In 1990, another key event in his life took place, seemingly out of the blue.
“Mrs. Rosa Parks walked into my office and asked me to be her attorney,” Reed said.“She was one of the most notable great persons I ever met, a saint above all who prepared me to be more humble in all of my affairs.”
Reed created a plan to resurrect her legacy, which was largely overlooked at the time, he said. With his guidance and promotion, Parks was awarded the Presidential Medal of Freedom in 1996 and Congressional Gold Medal in 1999. A U.S. postage stamp was created in her honor, as was a museum in Montgomery, Ala. And as a result, her “quiet strength” — a term coined by Reed — lives on to inspire new generations.
Reed was appointed to serve as the attorney for Nelson Mandela’s Detroit committee in preparation for the South African icon’s first visit to the city. But he didn’t actually met Mandela until 2008, when Reed served as his personal escort to the South African exhibit of “Dear Mr.
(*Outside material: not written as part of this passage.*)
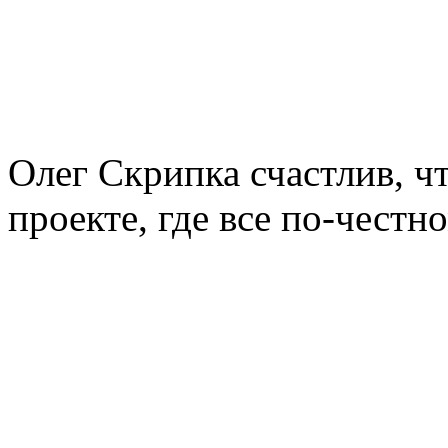
Олег Скрипка счастлив, ч
проекте, где все по-честн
Mandela … Dear Mrs. Parks: Children’s Letters, Global Lessons.” That exhibit will be shown in 2014 at the Muhammad Ali Center in Louisville, KY.
“The irony of it is that I was chosen to be a part of the original planning committee for that center to have it built,” Reed said. “Now the center will have one of my exhibits. I was also once selected as the co-chairman to host Muhammad Ali’s Detroit visit and accompanied him during his visit.”
On His Own Legacy
“We cannot allow the gains we have made to erode.”
Reed, who has helped to preserve the legacy of so many people, hopes his own legacy is one that helps to inspire all people, despite their circumstances.
“I have used the scarce resources of what I had to advance humanity despite the odds that were against me and so many others,” he said.
“My message to Detroit and to the world is that we must come together and live as one. We cannot allow the gains we have made to erode. Although we have a long way to go, I do believe that we can achieve Dr. Martin Luther King Jr.’s dream for a better world. From time to time, I catch a glimpse of that world. I can see a world where children do not learn hatred in their homes. I can see a world where mothers and fathers have the last and most important word. I can see a world in which all adults protect the innocence of children. I can see a world in which people do not call each other names based on skin color. I can see a world free of acts of violence.”
“I can see a world in which people of all races and all religions work together to improve the quality of life for everyone. If we will look to God and work together — not only here but everywhere — then others will see this world, too, and help to make it a reality.”